## [Task]
In the material below, some lines carry "trong". Copy each such line.

## [Given information]
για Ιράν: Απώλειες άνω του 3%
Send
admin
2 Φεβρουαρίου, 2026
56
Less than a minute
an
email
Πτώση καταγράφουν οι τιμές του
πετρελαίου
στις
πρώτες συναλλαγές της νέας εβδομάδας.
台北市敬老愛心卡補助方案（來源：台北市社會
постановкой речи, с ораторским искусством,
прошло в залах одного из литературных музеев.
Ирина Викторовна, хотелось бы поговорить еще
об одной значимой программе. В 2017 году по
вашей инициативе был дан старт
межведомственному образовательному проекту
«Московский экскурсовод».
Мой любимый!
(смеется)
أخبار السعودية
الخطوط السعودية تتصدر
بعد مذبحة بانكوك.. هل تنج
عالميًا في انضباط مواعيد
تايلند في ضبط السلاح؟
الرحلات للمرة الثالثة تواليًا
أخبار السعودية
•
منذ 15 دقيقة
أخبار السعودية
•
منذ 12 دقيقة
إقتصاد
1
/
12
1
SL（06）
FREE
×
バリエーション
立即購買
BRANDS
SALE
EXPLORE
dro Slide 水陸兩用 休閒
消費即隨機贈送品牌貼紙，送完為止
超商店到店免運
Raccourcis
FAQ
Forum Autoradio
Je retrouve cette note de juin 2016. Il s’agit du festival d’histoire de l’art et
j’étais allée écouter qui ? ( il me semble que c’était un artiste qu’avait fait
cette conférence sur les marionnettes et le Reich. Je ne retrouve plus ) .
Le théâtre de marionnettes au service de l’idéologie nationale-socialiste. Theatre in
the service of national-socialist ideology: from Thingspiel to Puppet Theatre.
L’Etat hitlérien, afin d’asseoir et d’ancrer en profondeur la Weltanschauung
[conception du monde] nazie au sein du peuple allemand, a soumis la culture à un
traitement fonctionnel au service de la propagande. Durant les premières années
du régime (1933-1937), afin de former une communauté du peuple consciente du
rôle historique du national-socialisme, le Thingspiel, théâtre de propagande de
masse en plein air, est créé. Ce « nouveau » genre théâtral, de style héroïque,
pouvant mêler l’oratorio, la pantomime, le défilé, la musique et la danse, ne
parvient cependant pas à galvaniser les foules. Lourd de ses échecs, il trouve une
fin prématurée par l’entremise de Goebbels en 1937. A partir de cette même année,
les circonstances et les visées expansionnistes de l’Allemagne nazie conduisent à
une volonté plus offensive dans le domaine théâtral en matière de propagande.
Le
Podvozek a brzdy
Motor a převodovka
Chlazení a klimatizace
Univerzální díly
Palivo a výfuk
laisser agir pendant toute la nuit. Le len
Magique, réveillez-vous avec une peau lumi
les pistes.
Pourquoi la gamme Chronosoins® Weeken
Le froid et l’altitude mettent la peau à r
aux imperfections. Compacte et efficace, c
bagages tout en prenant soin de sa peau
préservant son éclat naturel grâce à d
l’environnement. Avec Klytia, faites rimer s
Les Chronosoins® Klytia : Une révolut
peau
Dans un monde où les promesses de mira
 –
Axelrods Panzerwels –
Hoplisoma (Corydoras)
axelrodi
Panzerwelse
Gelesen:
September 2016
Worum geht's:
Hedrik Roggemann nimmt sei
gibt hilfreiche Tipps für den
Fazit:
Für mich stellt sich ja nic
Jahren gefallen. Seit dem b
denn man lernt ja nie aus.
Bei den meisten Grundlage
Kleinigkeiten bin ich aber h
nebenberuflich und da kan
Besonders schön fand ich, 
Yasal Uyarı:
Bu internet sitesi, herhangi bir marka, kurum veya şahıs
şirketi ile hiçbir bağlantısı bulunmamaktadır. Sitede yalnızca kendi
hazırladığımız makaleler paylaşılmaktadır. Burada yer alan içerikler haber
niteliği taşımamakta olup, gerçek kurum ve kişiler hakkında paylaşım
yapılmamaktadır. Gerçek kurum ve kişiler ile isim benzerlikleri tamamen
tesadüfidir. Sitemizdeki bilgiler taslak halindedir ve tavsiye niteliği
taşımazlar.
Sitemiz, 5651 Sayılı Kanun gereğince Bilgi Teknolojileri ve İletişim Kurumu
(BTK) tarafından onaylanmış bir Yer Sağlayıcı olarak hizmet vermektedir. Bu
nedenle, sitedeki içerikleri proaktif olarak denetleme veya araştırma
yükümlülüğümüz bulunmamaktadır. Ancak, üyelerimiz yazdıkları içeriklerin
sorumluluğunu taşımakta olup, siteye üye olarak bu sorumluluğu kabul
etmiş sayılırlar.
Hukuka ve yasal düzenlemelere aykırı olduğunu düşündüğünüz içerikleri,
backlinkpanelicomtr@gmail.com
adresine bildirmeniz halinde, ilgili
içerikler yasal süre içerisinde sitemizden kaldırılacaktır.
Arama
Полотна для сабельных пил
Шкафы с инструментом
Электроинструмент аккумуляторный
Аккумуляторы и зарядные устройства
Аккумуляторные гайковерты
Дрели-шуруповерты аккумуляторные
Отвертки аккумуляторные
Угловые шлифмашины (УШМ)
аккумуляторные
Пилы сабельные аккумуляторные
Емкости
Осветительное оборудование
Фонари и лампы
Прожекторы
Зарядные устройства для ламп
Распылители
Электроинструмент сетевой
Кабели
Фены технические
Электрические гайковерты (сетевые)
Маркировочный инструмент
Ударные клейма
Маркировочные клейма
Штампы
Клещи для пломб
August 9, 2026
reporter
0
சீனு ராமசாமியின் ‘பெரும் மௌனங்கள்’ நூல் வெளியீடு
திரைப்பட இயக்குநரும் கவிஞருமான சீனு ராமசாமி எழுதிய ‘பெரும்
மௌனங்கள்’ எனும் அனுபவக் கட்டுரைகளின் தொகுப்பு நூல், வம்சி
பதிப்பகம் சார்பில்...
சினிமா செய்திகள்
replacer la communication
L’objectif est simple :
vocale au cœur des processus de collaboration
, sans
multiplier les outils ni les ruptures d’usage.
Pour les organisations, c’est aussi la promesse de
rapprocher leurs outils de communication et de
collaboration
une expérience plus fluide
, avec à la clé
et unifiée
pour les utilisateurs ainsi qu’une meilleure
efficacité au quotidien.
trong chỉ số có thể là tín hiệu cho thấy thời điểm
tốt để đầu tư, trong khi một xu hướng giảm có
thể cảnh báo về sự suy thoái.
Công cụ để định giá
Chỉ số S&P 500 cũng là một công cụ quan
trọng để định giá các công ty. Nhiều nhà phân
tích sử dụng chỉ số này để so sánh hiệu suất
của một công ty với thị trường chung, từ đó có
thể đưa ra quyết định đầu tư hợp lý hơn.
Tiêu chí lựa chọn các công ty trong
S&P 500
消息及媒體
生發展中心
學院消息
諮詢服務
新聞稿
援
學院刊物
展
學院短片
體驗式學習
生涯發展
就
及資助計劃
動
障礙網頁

## [Task solution]
trong chỉ số có thể là tín hiệu cho thấy thời điểm
tốt để đầu tư, trong khi một xu hướng giảm có
Tiêu chí lựa chọn các công ty trong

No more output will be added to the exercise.